Monday, December 9, 2013

Rental Demand Slowing, Except in These Areas

DAILY REAL ESTATE NEWS | MONDAY, DECEMBER 09, 2013 Harvard’s Joint Center for Housing Studies released its biennial housing report today, offering predictions for the U.S. rental market in the next two years. While the study finds that growth in demand for multifamily housing will slow its pace within the next few years, demographic forces alone will mean an increase of between 4 million and 4.7 million renters over the next decade. The report gives voice to some anxiety about possible overbuilding, noting that long development periods in multifamily housing make it harder to determine the actual volume of new multifamily housing coming onto the market. The study also finds that “vacancy rates do appear to be bottoming out and rent increases are slowing in many markets, suggesting that supply and demand are moving into balance.” Still, there are two areas where rental availability is far lower than demand: Low-income rentals and affordable senior housing. The report notes that the “growing number of seniors on fixed incomes is likely to outstrip the limited supply of affordable rentals. With the number of families with children also on the rise, demand for larger rental units will increase as well, particularly in communities with access to good schools and employment centers.” Yet while demand is growing, so too are rents, putting further pressure on these groups. For the first time, more than half of all U.S. renters spend more than 30 percent of their income on rent. Between the year 2000 and 2012, real median rents (adjusted for inflation) increased by 6 percent across the country.
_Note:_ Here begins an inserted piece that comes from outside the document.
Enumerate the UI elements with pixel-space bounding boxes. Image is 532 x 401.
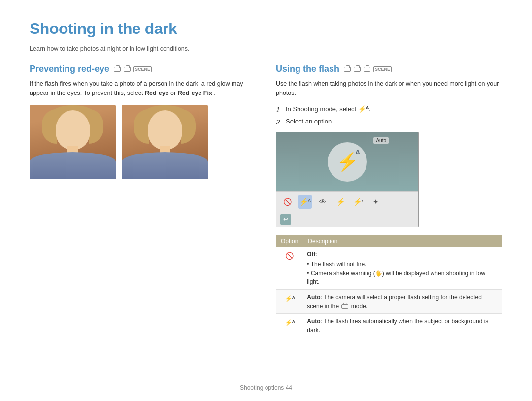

During the same period, the real median income of renters dropped by 13 percent. The report also says that the private market is struggling to keep up with the growth in demand in this demographic. The study’s authors note that the deficiency in low-income rental options is growing faster than it has in previous years. “The shortfall in the number of units affordable to extremely low-income renters in the U.S. more than doubled from 1.9 million in 2001 to 4.9 million in 2011. The situation just keeps getting worse,” says Chris Herbert, Research Director at the Harvard Joint Center for Housing Studies. “For many low-income families, the rental housing affordability crisis is like a game of musical chairs in which there is never a chair left for them.”